Monday, March 8, 2010

Round 3 / Day 10: 2K3 Turbulence Training Workout A + RKC Man Maker + Insanity Cardio Abs

For the sake of maximum variety, I've decided not to linger on any one particular version of Turbulence Training during Round 3; rather, I'm doing a different Turbulence Training workout each week for the first month (before doubling back in subsequent months).

Last week, I tried out the "Original" flavor of Turbulence Training. Today, I got a taste of Craig Ballantyne's "2K3" version. (By the way, "2K3" just means he developed it in 2003.)

Workout A starts with a quick warm-up sequence (repeated once), consisting of Reverse Lunges, Close-Grip Push-Ups (a.k.a., Military Push-Ups), and Stick-Ups.


Stick-Ups look super-easy: You basically flatten yourself against a wall, reach your arms straight up, and then move them down to a "stick-up" position -- keeping your arms, shoulders and back against the wall at all times. It's a super-low-impact move, but I was surprised to find that this was a challenge for me; my flexibility, mobility, and range of motion aren't as great as I thought.
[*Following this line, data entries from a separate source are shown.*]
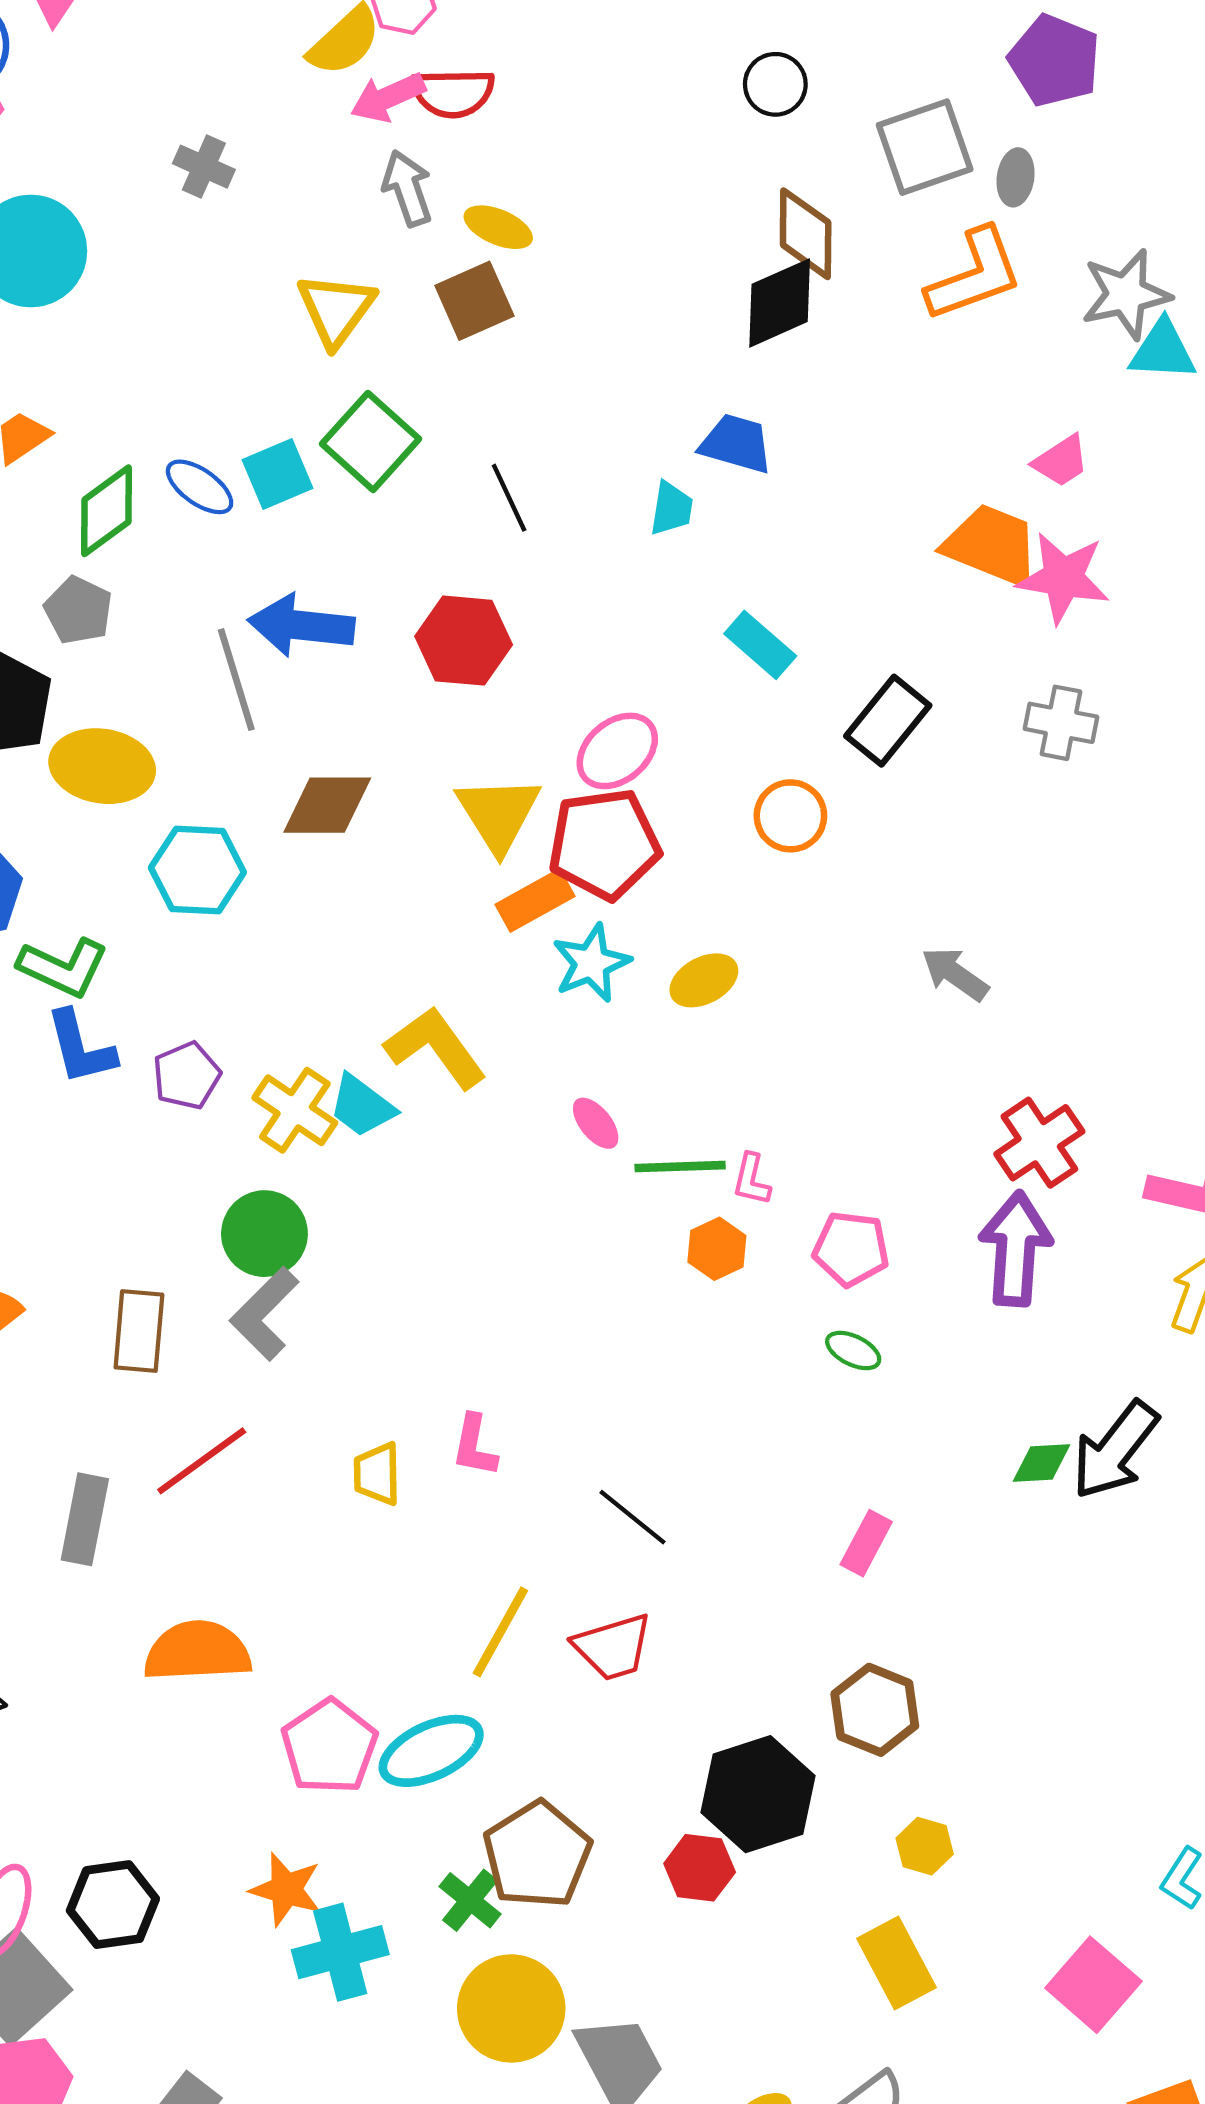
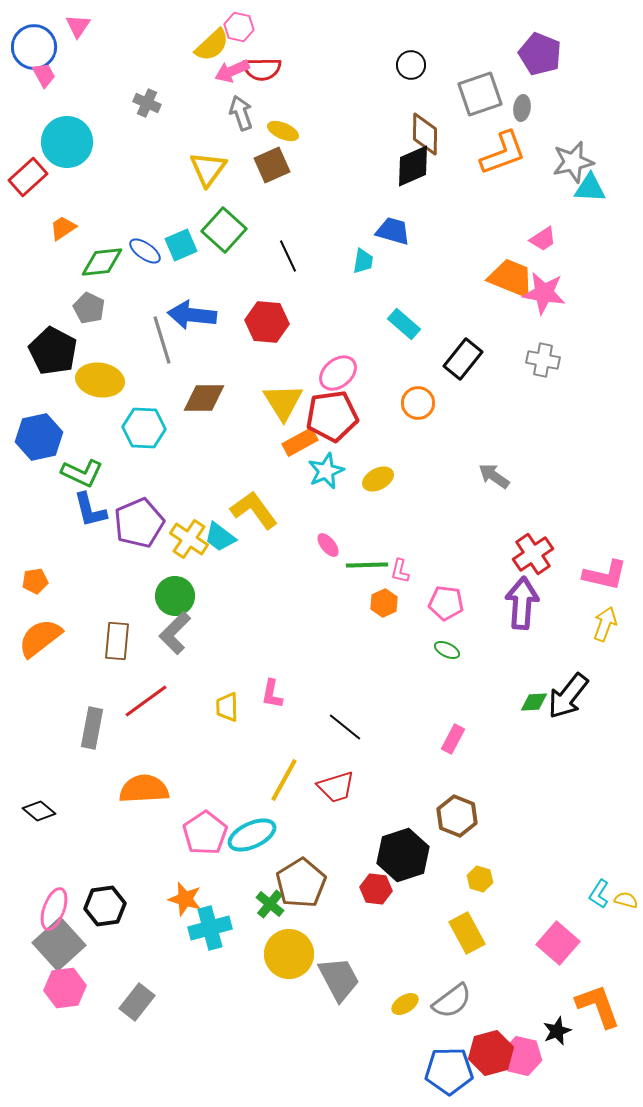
green diamond: (106, 511) -> (102, 262), turned 30
purple pentagon: (187, 1076) -> (139, 523), size x1.6

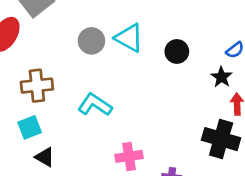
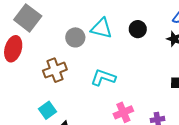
brown cross: (37, 86) -> (55, 70), moved
cyan L-shape: (95, 105) -> (103, 77), moved

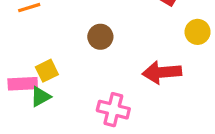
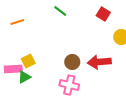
brown circle: (100, 37) -> (72, 62), moved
After the warm-up, you move into the three supersets that form the core of this workout:

Superset 1:
  • Chin-Ups (8 reps): No description needed, right?
  • Dumbbell Chest Presses (8 reps): I'm pretty sure you know this one, too.
Repeat twice for a total of three times, resting for one minute between supersets.

Superset 2:
  • Dumbbell Elbow-Out Rows (8 reps per side): Just like Elbows-Out Lawnmowers from P90X Back & Biceps, only done using a bench rather than from a low lunge position.
  • Dumbbell Low-Incline Press (8 reps): Same as Dumbbell Chest Presses, but with the back of the weight bench angled up slightly to better hit your upper chest. 
Repeat twice for a total of three times, resting for one minute between supersets.

Superset 3:
  • Decline Push-Ups (15 reps): Same as the ones from P90X Chest & Back.
  • Dumbbell Incline Curls (8 reps per side): These are similar to the Lean-Back Curls from P90X+ Upper Body Plus, but with some back support. This is a great isolation move, and keeps you from cheating -- I definitely felt the burn in my arms.
Next, it was onto 12 minutes of Man Maker training with my kettlebell. It's tough as hell, but I'm slowly getting into the "swing" of things. (Ha! Get it? GET IT??? I fucking love puns.)

Last but not least, M joined me for a round of Insanity Cardio Abs. As I've said before, I prefer Ab Ripper X (Cardio Abs overemphasizes hip flexor movements, in my opinion), but it's nice to break up the monotony with some jumps and planks.


Tomorrow: Fountain of Youth yoga! (I'm genuinely looking forward to it. Fer real, yo.)